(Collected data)
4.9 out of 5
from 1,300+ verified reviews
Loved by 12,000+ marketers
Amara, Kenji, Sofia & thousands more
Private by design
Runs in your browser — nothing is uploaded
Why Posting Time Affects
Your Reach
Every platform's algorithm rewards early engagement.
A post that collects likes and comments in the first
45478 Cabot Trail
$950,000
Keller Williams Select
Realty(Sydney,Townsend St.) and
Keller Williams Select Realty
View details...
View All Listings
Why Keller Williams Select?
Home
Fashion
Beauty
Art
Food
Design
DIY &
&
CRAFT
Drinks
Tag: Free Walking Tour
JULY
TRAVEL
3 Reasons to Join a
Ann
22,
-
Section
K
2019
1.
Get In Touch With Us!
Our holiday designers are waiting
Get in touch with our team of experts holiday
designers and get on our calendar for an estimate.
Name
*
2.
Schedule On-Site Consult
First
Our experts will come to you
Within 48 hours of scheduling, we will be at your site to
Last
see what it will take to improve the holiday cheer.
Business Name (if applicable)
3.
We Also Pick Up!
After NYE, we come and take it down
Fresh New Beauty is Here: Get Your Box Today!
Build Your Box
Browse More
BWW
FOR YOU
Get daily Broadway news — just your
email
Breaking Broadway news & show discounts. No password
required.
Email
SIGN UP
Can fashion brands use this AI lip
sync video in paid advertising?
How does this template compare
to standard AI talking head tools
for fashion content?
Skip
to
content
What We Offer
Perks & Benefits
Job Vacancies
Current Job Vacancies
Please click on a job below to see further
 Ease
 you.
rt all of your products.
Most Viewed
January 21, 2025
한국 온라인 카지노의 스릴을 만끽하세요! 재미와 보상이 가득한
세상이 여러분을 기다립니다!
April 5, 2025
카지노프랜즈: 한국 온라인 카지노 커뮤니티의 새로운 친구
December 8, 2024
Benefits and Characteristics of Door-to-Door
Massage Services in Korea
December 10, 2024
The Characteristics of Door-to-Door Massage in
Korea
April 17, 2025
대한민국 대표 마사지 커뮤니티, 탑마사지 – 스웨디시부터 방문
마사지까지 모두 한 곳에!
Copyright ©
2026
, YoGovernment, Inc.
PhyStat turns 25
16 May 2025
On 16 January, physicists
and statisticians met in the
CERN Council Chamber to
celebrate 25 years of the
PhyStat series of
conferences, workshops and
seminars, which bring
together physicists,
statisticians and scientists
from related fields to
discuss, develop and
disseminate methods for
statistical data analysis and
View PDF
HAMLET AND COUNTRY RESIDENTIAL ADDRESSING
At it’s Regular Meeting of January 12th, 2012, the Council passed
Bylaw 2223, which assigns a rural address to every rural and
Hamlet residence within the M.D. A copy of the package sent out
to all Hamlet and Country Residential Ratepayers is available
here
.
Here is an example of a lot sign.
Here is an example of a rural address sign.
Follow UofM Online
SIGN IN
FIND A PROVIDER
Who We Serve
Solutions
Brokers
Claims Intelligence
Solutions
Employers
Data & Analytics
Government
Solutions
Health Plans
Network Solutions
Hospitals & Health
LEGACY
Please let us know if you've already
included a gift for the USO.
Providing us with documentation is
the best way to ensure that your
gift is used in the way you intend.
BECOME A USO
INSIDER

WHAT IS BEING ASKED: Look through the data above. Each line containing the word "Characteristics" needs to be copied.

SOLUTION:
Benefits and Characteristics of Door-to-Door
The Characteristics of Door-to-Door Massage in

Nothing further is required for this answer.